El acuerdo en  la opinión pública es  altísimo. Entre un 60 y un 80 por ciento de los españoles rechaza la decisión del tribunal europeo. En el caso de los miembros de ETA,  las excarcelaciones han venido acompañadas de celebraciones. Los liberados son recibidos como héroes en sus pueblos. La banda terrorista, derrotada por la actuación policial, está  intentado aprovechar el momento para construir un relato de victoria.

Lo que está haciendo ETA indigna, pero era esperado. Quizás es mayor el escándalo de  la  puesta en libertad de los que fueron condenados por delitos comunes. Es como si se hubiera descubierto, de repente, que la reinserción no funcionara automáticamente. Voces de izquierda y derecha se alzan para reclamar realismo al Estado del Derecho. E incluso se llega a teorizar que no se ponga en libertad a quien no esté “curado”.

Mientras tanto, en el Parlamento, se tramita una reforma del código penal que parece recoger esa demanda de realismo al desarrollar la “cadena perpetua revisable”. Cuando se apruebe,  los condenados por delitos graves no saldrán de prisión sino acreditan que están rehabilitados.
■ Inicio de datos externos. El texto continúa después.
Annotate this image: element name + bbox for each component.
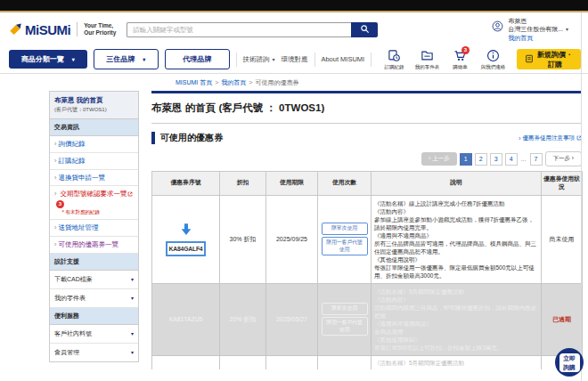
pagination-page-3[interactable]: 3 bbox=[490, 153, 502, 166]
my-home-link[interactable]: 我的首頁 bbox=[508, 34, 568, 42]
parts-list-quick-link[interactable]: 我的零件表 bbox=[412, 49, 442, 70]
pending-count-badge: 3 bbox=[56, 200, 64, 208]
account-user-name: 布萊恩 bbox=[508, 17, 568, 25]
column-header-status: 優惠券使用狀況 bbox=[542, 172, 583, 196]
sidebar-item-coupon-list[interactable]: 可使用的優惠券一覽 bbox=[50, 237, 138, 254]
search-button[interactable] bbox=[351, 22, 378, 37]
section-header-row: 可使用的優惠券 優惠券使用注意事項 bbox=[151, 132, 582, 144]
coupon-description: 《活動名稱》5月期間限定優惠活動 《活動內容》 活動期間內購買三住商品，即可獲得… bbox=[372, 283, 542, 355]
coupon-usage-cell: 限單次使用 限用一客戶代號使用 bbox=[318, 195, 372, 283]
sidebar-item-cad-download[interactable]: 下載CAD檔案 bbox=[50, 271, 138, 289]
account-texts: 布萊恩 台灣三住股份有限... 我的首頁 bbox=[508, 17, 568, 42]
cart-quick-link[interactable]: 3 購物車 bbox=[445, 49, 475, 70]
column-header-description: 說明 bbox=[372, 172, 542, 196]
table-row-coupon-active: KA84GALF4 30% 折扣 2025/09/25 限單次使用 限用一客戶代… bbox=[152, 195, 583, 283]
window-edge-line bbox=[581, 12, 582, 381]
site-header: MiSUMi Your Time, Our Priority 布萊恩 台灣三住股… bbox=[0, 12, 588, 45]
download-coupon-icon[interactable] bbox=[179, 223, 193, 237]
pagination-page-7[interactable]: 7 bbox=[530, 153, 543, 166]
sidebar-item-order-history[interactable]: 訂購紀錄 bbox=[50, 153, 138, 170]
sidebar-item-delivery-confirm[interactable]: 交期型號確認要求一覽3 ＊有未對應的紀錄 bbox=[50, 186, 138, 220]
column-header-discount: 折扣 bbox=[220, 172, 266, 196]
content-area: 布萊恩 我的首頁 (客戶代號：0TWOS1) 交易資訊 詢價紀錄 訂購紀錄 退換… bbox=[49, 91, 582, 369]
page-title: 布萊恩 的首頁 (客戶代號 ： 0TWOS1) bbox=[151, 101, 582, 124]
divider bbox=[371, 53, 372, 67]
sidebar-section-design: 設計支援 bbox=[50, 254, 138, 271]
sidebar-section-trade: 交易資訊 bbox=[50, 119, 138, 136]
chevron-down-icon bbox=[131, 350, 134, 355]
coupon-discount: 30% 折扣 bbox=[220, 195, 266, 283]
breadcrumb-mypage-link[interactable]: 我的首頁 bbox=[221, 79, 246, 85]
main-panel: 布萊恩 的首頁 (客戶代號 ： 0TWOS1) 可使用的優惠券 優惠券使用注意事… bbox=[151, 91, 582, 369]
usage-badge-single: 限單次使用 bbox=[322, 223, 368, 235]
pagination-page-4[interactable]: 4 bbox=[505, 153, 518, 166]
misumi-arrow-icon bbox=[9, 21, 22, 38]
sidebar: 布萊恩 我的首頁 (客戶代號：0TWOS1) 交易資訊 詢價紀錄 訂購紀錄 退換… bbox=[49, 91, 139, 362]
sidebar-item-return-request[interactable]: 退換貨申請一覽 bbox=[50, 170, 138, 187]
chevron-down-icon bbox=[143, 57, 145, 62]
agent-brand-button[interactable]: 代理品牌 bbox=[165, 49, 230, 69]
speech-bubble-icon: 立即 詢購 bbox=[559, 353, 580, 372]
category-menu-button[interactable]: 商品分類一覽 bbox=[9, 50, 87, 69]
sidebar-item-customer-part-no[interactable]: 客戶社內料號 bbox=[50, 325, 138, 344]
coupon-description: 《活動名稱》5月期間限定優惠活動 bbox=[372, 355, 542, 369]
search-input[interactable] bbox=[127, 22, 351, 37]
tech-consult-link[interactable]: 技術諮詢 bbox=[243, 55, 275, 64]
sidebar-section-service: 便利服務 bbox=[50, 308, 138, 325]
contact-icon bbox=[486, 49, 500, 63]
cart-count-badge: 3 bbox=[461, 46, 470, 54]
chevron-down-icon bbox=[72, 57, 75, 62]
logo-text: MiSUMi bbox=[25, 22, 70, 37]
breadcrumb-home-link[interactable]: MISUMI 首頁 bbox=[176, 79, 212, 85]
account-menu[interactable]: 布萊恩 台灣三住股份有限... 我的首頁 bbox=[492, 17, 579, 42]
coupon-notice-link[interactable]: 優惠券使用注意事項 bbox=[519, 134, 582, 142]
parts-list-icon bbox=[421, 49, 434, 63]
pagination-page-1[interactable]: 1 bbox=[460, 153, 472, 166]
column-header-expiry: 使用期限 bbox=[266, 172, 318, 196]
sidebar-item-member-mgmt[interactable]: 會員管理 bbox=[50, 344, 138, 361]
sidebar-item-address-mgmt[interactable]: 送貨地址管理 bbox=[50, 220, 138, 237]
coupon-status: 已過期 bbox=[542, 283, 583, 355]
coupon-discount: 20% 折扣 bbox=[220, 283, 266, 355]
coupon-expiry: 2025/09/25 bbox=[266, 195, 318, 283]
column-header-code: 優惠券序號 bbox=[152, 172, 220, 196]
pagination-ellipsis: ... bbox=[521, 156, 527, 162]
coupon-usage-cell: 限單次使用 限用一客戶代號使用 bbox=[318, 283, 372, 355]
table-header-row: 優惠券序號 折扣 使用期限 使用次數 說明 優惠券使用狀況 bbox=[152, 172, 583, 196]
account-company: 台灣三住股份有限... bbox=[508, 25, 568, 33]
order-history-icon bbox=[388, 49, 401, 63]
coupon-status: 尚未使用 bbox=[542, 195, 583, 283]
sidebar-item-quote-history[interactable]: 詢價紀錄 bbox=[50, 136, 138, 153]
usage-badge-account: 限用一客戶代號使用 bbox=[322, 317, 368, 336]
coupon-table: 優惠券序號 折扣 使用期限 使用次數 說明 優惠券使用狀況 KA84GALF4 … bbox=[151, 171, 583, 369]
divider bbox=[236, 53, 237, 67]
new-quote-order-button[interactable]: 新規詢價・訂購 bbox=[517, 49, 581, 69]
pagination-prev-button[interactable]: 上一步 bbox=[421, 152, 456, 166]
main-top-accent bbox=[151, 91, 582, 93]
coupon-description: 《活動名稱》線上設計講座完成小任務7折優惠活動 《活動內容》 參加線上講座並參加… bbox=[372, 195, 542, 283]
pending-note: ＊有未對應的紀錄 bbox=[61, 209, 135, 215]
external-link-icon bbox=[127, 190, 133, 199]
table-row-coupon-expired: KA81TAZU5 20% 折扣 2025/05/27 限單次使用 限用一客戶代… bbox=[152, 283, 583, 355]
misumi-brand-button[interactable]: 三住品牌 bbox=[94, 49, 159, 69]
column-header-usage: 使用次數 bbox=[318, 172, 372, 196]
pagination-next-button[interactable]: 下一步 bbox=[545, 151, 582, 166]
document-icon bbox=[525, 54, 534, 65]
coupon-section-title: 可使用的優惠券 bbox=[151, 132, 223, 144]
quick-quote-floating-button[interactable]: 立即 詢購 bbox=[555, 348, 584, 377]
about-misumi-link[interactable]: About MISUMI bbox=[321, 55, 364, 63]
chevron-down-icon bbox=[131, 331, 134, 336]
contact-quick-link[interactable]: 與我們連絡 bbox=[478, 49, 508, 70]
pagination-page-2[interactable]: 2 bbox=[475, 153, 487, 166]
breadcrumb-separator2: > bbox=[249, 79, 252, 85]
misumi-logo[interactable]: MiSUMi bbox=[9, 21, 70, 38]
coupon-expiry: 2025/05/27 bbox=[266, 283, 318, 355]
chevron-down-icon[interactable] bbox=[566, 27, 568, 32]
table-row-coupon-partial: 《活動名稱》5月期間限定優惠活動 bbox=[152, 355, 583, 369]
sidebar-user-code: (客戶代號：0TWOS1) bbox=[54, 106, 134, 114]
environment-link[interactable]: 環境對應 bbox=[282, 55, 308, 64]
divider bbox=[314, 53, 315, 67]
order-history-quick-link[interactable]: 訂購紀錄 bbox=[380, 49, 409, 70]
sidebar-item-my-parts-list[interactable]: 我的零件表 bbox=[50, 289, 138, 308]
sidebar-user-box: 布萊恩 我的首頁 (客戶代號：0TWOS1) bbox=[50, 92, 138, 119]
El debate es intenso entre los juristas. Algunos la consideran contraria a la Constitución. La Carta Magna española consagra el principio de reinserción. Y desde luego hay que estar pendientes de que la corrección del “buenismo penal” no suponga la conculcación de ese principio. El que está en la cárcel tiene derecho a rehacer su vida. Las palabras de Francisco, el hombre que ama a  los presos, son una  buena indicación de cómo mirar a las cárceles.  ´¿Por qué él y no yo?, ¿Por qué él ha caído y yo no?. Es un misterio que me acerca a ellos´, dice el Papa.
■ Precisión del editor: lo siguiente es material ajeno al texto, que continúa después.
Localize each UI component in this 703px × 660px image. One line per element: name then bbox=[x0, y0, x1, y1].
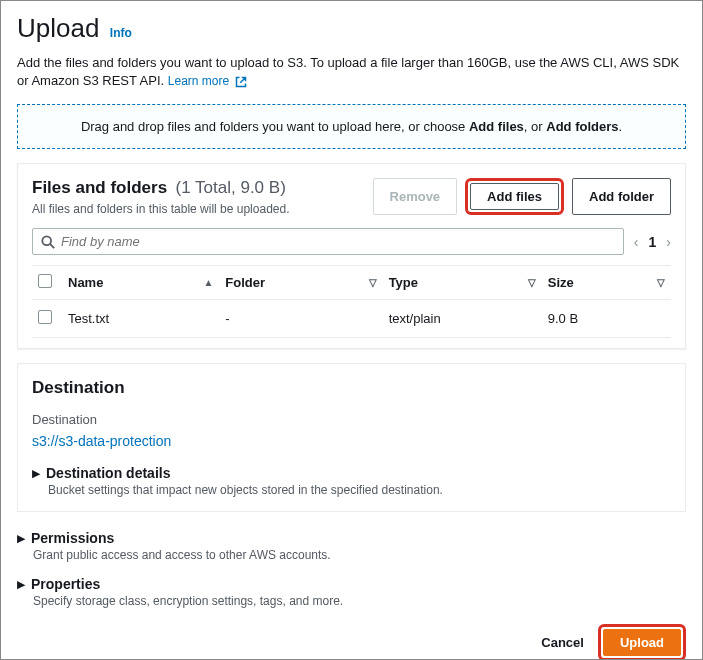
select-all-checkbox[interactable] bbox=[38, 274, 52, 288]
files-panel: Files and folders (1 Total, 9.0 B) All f… bbox=[17, 163, 686, 349]
cell-name: Test.txt bbox=[62, 300, 219, 338]
destination-panel: Destination Destination s3://s3-data-pro… bbox=[17, 363, 686, 512]
add-files-button[interactable]: Add files bbox=[470, 183, 559, 210]
svg-point-0 bbox=[42, 236, 51, 245]
caret-right-icon: ▶ bbox=[32, 467, 40, 480]
add-folder-button[interactable]: Add folder bbox=[572, 178, 671, 215]
destination-details-sub: Bucket settings that impact new objects … bbox=[48, 483, 671, 497]
prev-page-button[interactable]: ‹ bbox=[634, 234, 639, 250]
next-page-button[interactable]: › bbox=[666, 234, 671, 250]
cell-folder: - bbox=[219, 300, 382, 338]
cell-type: text/plain bbox=[383, 300, 542, 338]
files-panel-subtitle: All files and folders in this table will… bbox=[32, 202, 289, 216]
page-description: Add the files and folders you want to up… bbox=[17, 54, 686, 90]
destination-label: Destination bbox=[32, 412, 671, 427]
upload-highlight: Upload bbox=[598, 624, 686, 660]
footer: Cancel Upload bbox=[17, 624, 686, 660]
table-row[interactable]: Test.txt - text/plain 9.0 B bbox=[32, 300, 671, 338]
destination-title: Destination bbox=[32, 378, 671, 398]
learn-more-link[interactable]: Learn more bbox=[168, 74, 247, 88]
page-number: 1 bbox=[649, 234, 657, 250]
sort-icon[interactable]: ▽ bbox=[369, 277, 377, 288]
svg-line-1 bbox=[50, 244, 54, 248]
upload-button[interactable]: Upload bbox=[603, 629, 681, 656]
col-type[interactable]: Type bbox=[389, 275, 418, 290]
info-link[interactable]: Info bbox=[110, 26, 132, 40]
col-size[interactable]: Size bbox=[548, 275, 574, 290]
pagination: ‹ 1 › bbox=[634, 234, 671, 250]
search-input-container[interactable] bbox=[32, 228, 624, 255]
col-folder[interactable]: Folder bbox=[225, 275, 265, 290]
files-panel-title: Files and folders bbox=[32, 178, 167, 197]
files-panel-count: (1 Total, 9.0 B) bbox=[176, 178, 286, 197]
caret-right-icon: ▶ bbox=[17, 578, 25, 591]
destination-details-toggle[interactable]: ▶ Destination details bbox=[32, 465, 671, 481]
cell-size: 9.0 B bbox=[542, 300, 671, 338]
search-input[interactable] bbox=[61, 234, 615, 249]
remove-button[interactable]: Remove bbox=[373, 178, 458, 215]
cancel-button[interactable]: Cancel bbox=[541, 635, 584, 650]
external-link-icon bbox=[235, 76, 247, 88]
caret-right-icon: ▶ bbox=[17, 532, 25, 545]
row-checkbox[interactable] bbox=[38, 310, 52, 324]
page-header: Upload Info bbox=[17, 13, 686, 44]
sort-asc-icon[interactable]: ▲ bbox=[203, 277, 213, 288]
add-files-highlight: Add files bbox=[465, 178, 564, 215]
properties-sub: Specify storage class, encryption settin… bbox=[33, 594, 686, 608]
files-table: Name▲ Folder▽ Type▽ Size▽ Test.txt - tex… bbox=[32, 265, 671, 338]
sort-icon[interactable]: ▽ bbox=[657, 277, 665, 288]
properties-toggle[interactable]: ▶ Properties bbox=[17, 576, 686, 592]
col-name[interactable]: Name bbox=[68, 275, 103, 290]
dropzone[interactable]: Drag and drop files and folders you want… bbox=[17, 104, 686, 149]
search-icon bbox=[41, 235, 55, 249]
permissions-sub: Grant public access and access to other … bbox=[33, 548, 686, 562]
destination-link[interactable]: s3://s3-data-protection bbox=[32, 433, 671, 449]
sort-icon[interactable]: ▽ bbox=[528, 277, 536, 288]
page-title: Upload bbox=[17, 13, 99, 44]
permissions-toggle[interactable]: ▶ Permissions bbox=[17, 530, 686, 546]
Más allá del debate jurídico, lo interesante del caso de las excarcelaciones es que ha puesto a la sociedad española ante algo que a los modernos nos cuesta aceptar: el carácter irreductible del mal. Asumiendo viejas teorías hemos creído que el delito era una patología de la mente o de la sociedad.  Nuestra psiquiatría de andar por casa, que tiene poco que ver con la científica, nos hace pensar que el origen del daño puede ser analizado, procesado y neutralizado si se opera con cierta habilidad en la profundidad de la mente o en la sociología. Es quizás la última ilusión que nos ha dejado el mito del progreso. Pero el  realismo nos obliga a reconocer que ese punto oscuro permanece indescifrable en los grandes delincuentes y, en menor escala, en todos. La auto-redención no existe. Siempre hace falta auxilio de fuera.